The Government’s official apology for the shameful treatment of Alan Turing was an important moment. I am pleased that the deep gratitude we now correctly feel toward Turing’s crucial contributions to Britain’s defence provided enough of a focal point that his famous cause could trigger that apology. No matter how famous or anonymous, however, no one citizen has a greater value nor a greater right to justice. That pardon was just for Alan Turing, but there is no tenable case for every other individual affected not having the same right. Like Turing, each individual is someone’s family, someone’s friend, and they deserve acknowledgement of their fundamental equality before the law.

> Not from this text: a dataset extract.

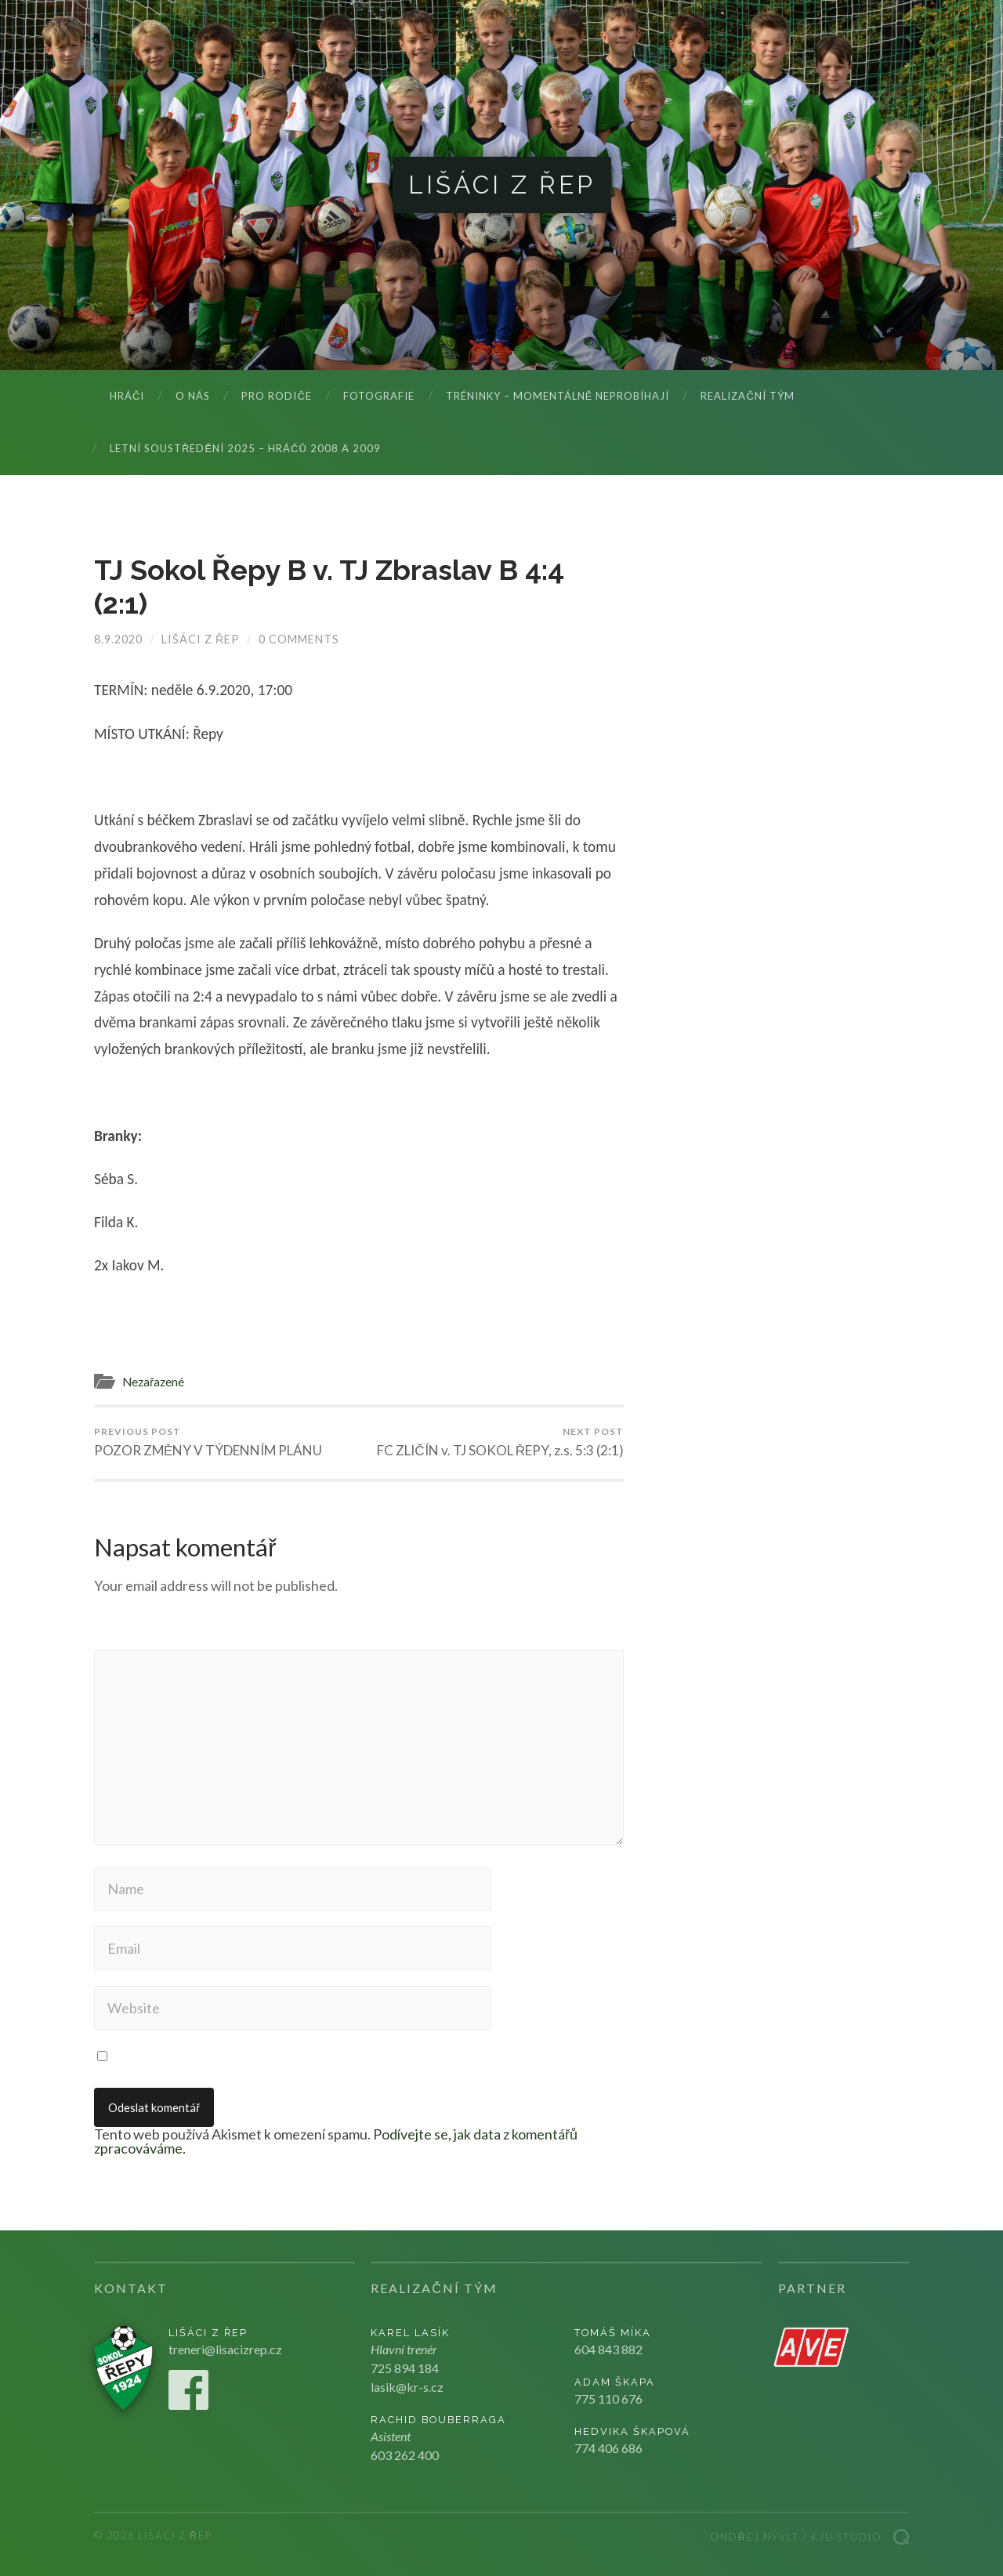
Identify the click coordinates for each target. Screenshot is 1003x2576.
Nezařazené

I welcomed the comments of the Minister when he said yesterday that the Government will adopt some of the proposals in this Bill and use the Policing and Crime Bill to put right some of the injustices. However, I found the Government’s last-minute scrambling or dancing around handbags—not something I have done myself—a little slippery and disrespectful to the hon. Member for East Dunbartonshire and his Bill, but I look forward to the Minister’s further remarks.

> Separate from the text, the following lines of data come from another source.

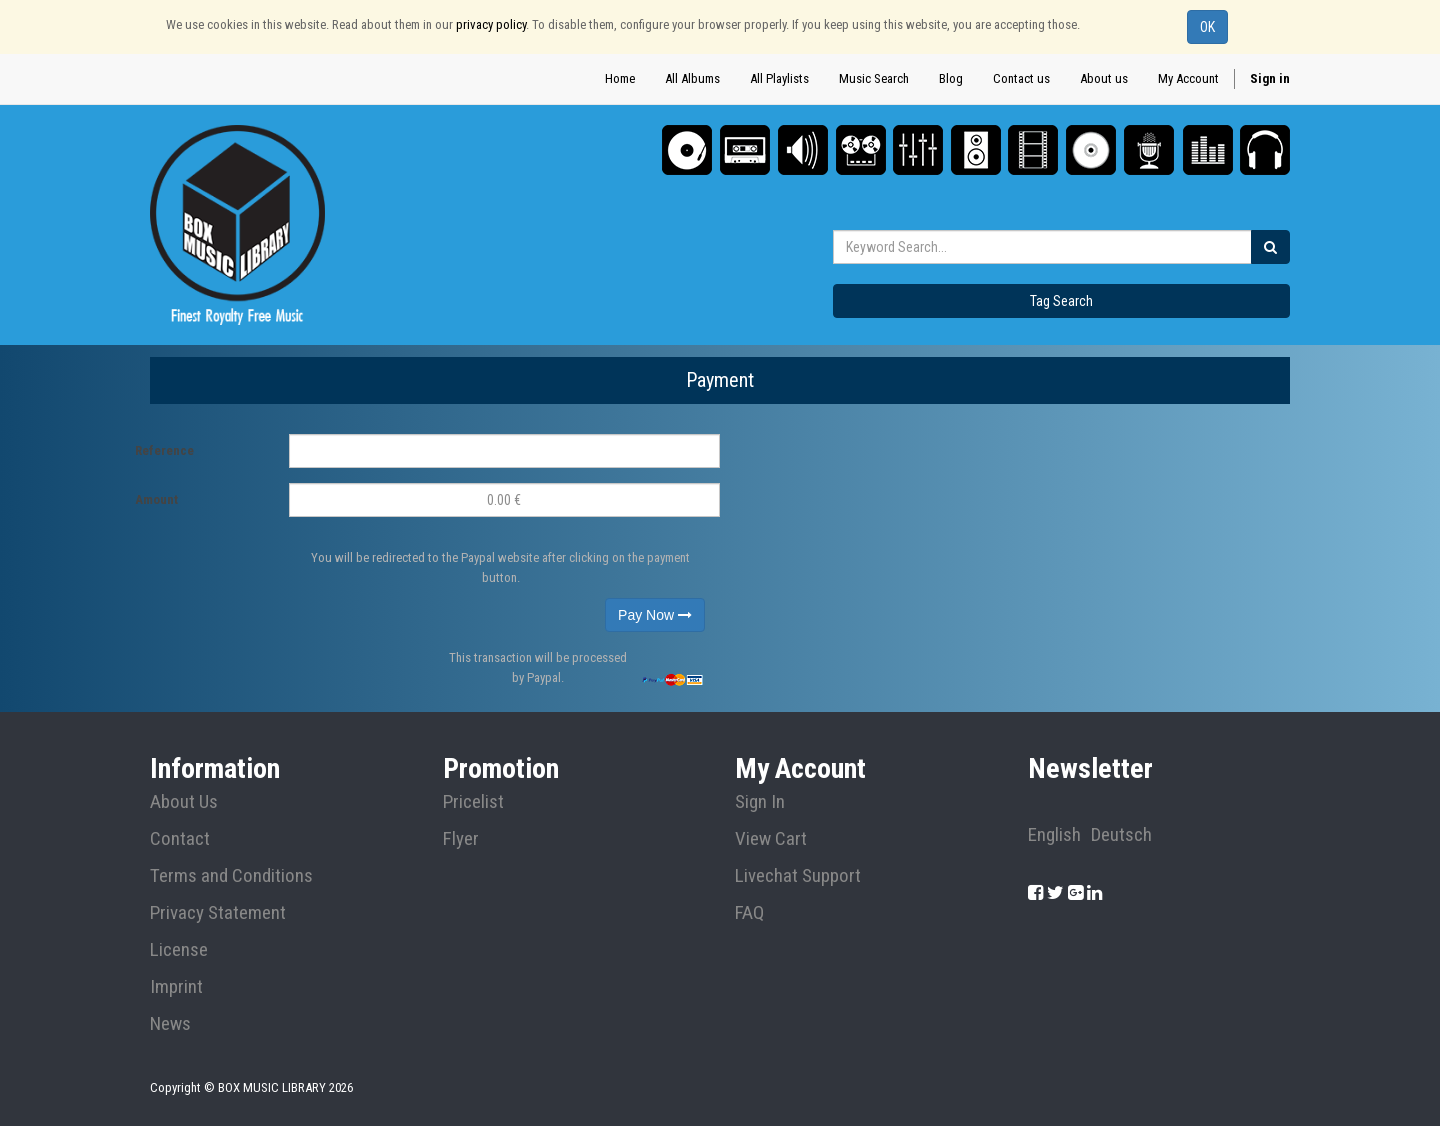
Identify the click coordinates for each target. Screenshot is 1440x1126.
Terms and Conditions (231, 876)
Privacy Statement (218, 913)
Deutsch (1121, 835)
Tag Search (1061, 301)
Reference (164, 450)
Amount (156, 499)
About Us (184, 802)
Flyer (461, 839)
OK (1207, 27)
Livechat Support (798, 876)
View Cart (771, 839)
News (170, 1024)
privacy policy (491, 24)
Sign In (760, 802)
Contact (180, 839)
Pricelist (473, 802)
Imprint (176, 987)
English (1054, 835)
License (179, 950)
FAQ (749, 913)
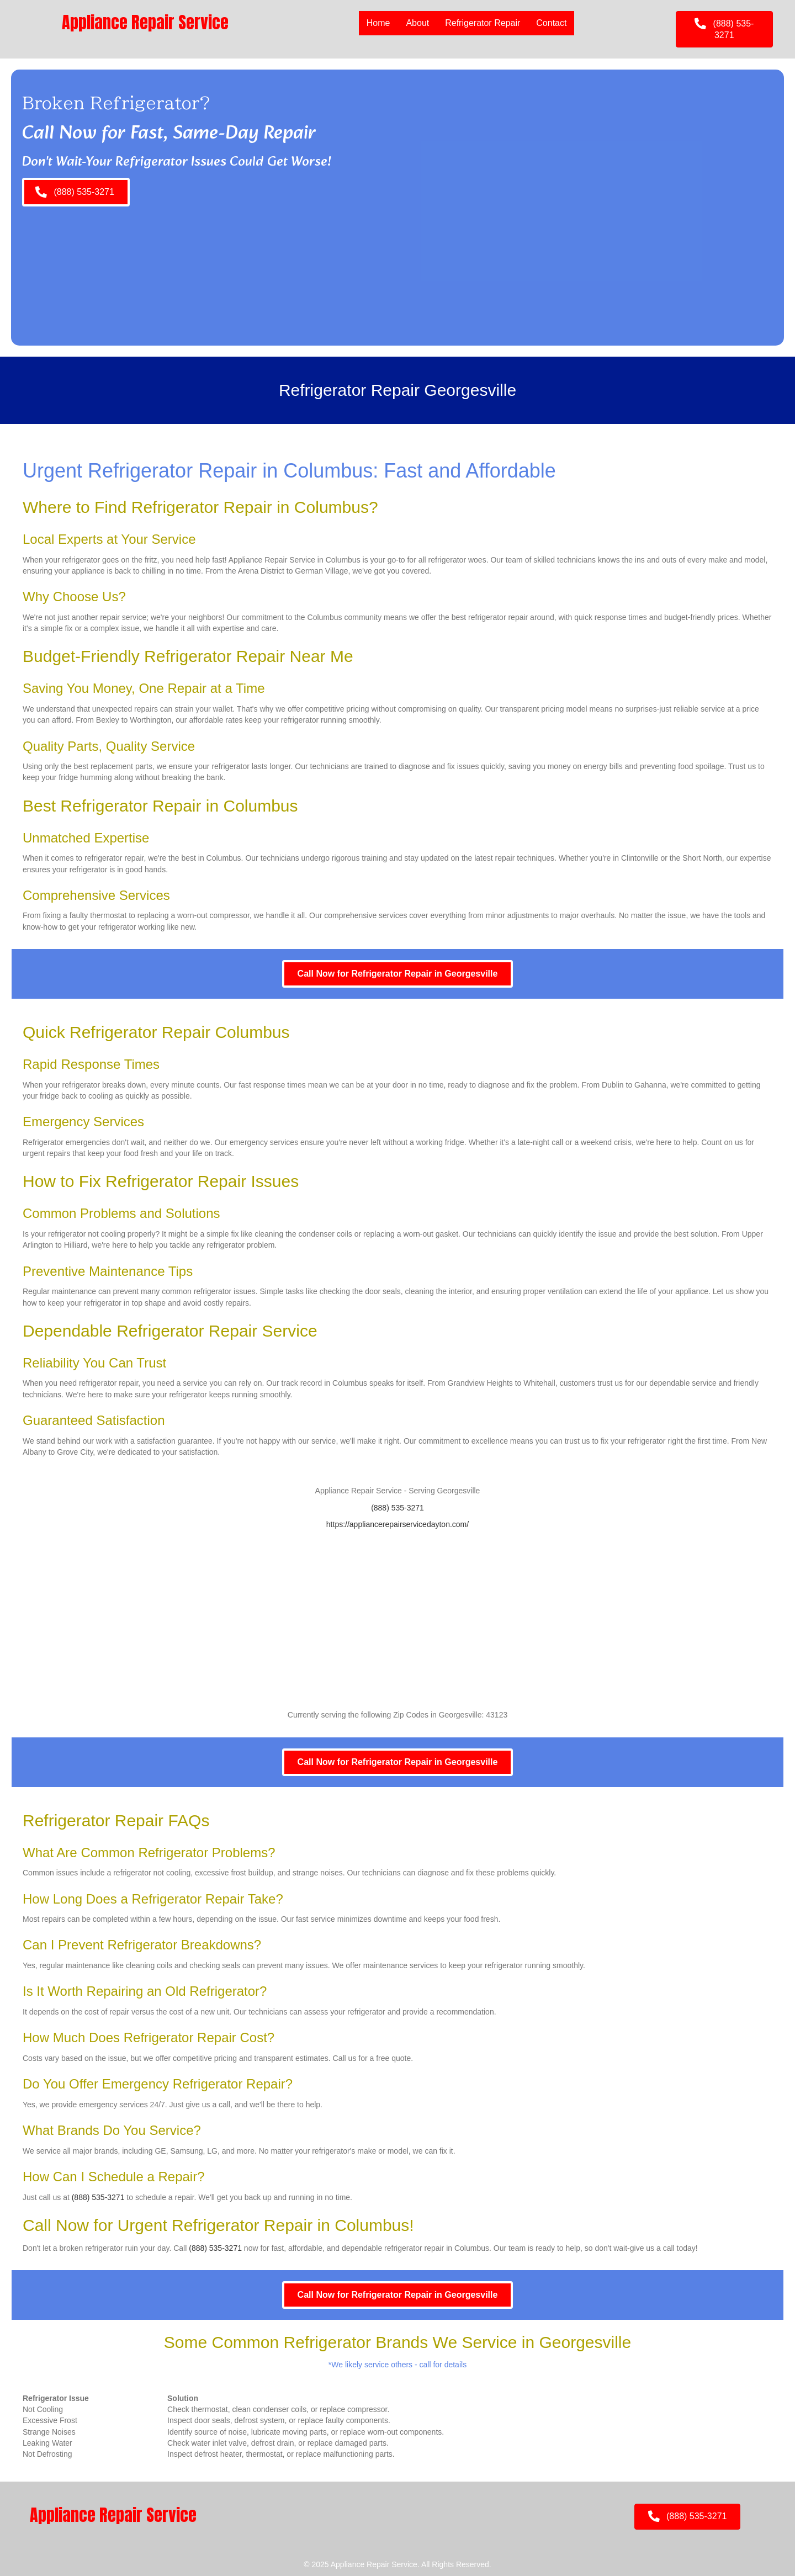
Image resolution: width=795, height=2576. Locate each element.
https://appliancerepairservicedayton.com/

Other colleagues and the Bill’s promoter have made eloquent moral and legal cases, so I will conclude my contribution on the subject there, but I want to finish by taking the opportunity to issue a mea culpa. During my first term in office, I voted against marriage equality for a whole host of reasons. I thought at the time that what I was doing was right, but having reflected and having seen how the Marriage (Same Sex Couples) Act 2013 has made such a positive difference for thousands of couples around the country, I deeply regret that decision—[Hon. Members: “Hear, hear.”]—and many in this House will know how difficult it is for a Yorkshireman to admit that he got something wrong. If I had the opportunity again, I would vote differently and I want to apologise. I apologise to friends, family members and constituents who identify as gay, lesbian or bisexual. I want them to know that I believe in their full equality. I am unable to change that previous vote, but I am pleased to have the chance today to stand in support of equality before the law, and I am more than happy to support my friend’s Bill.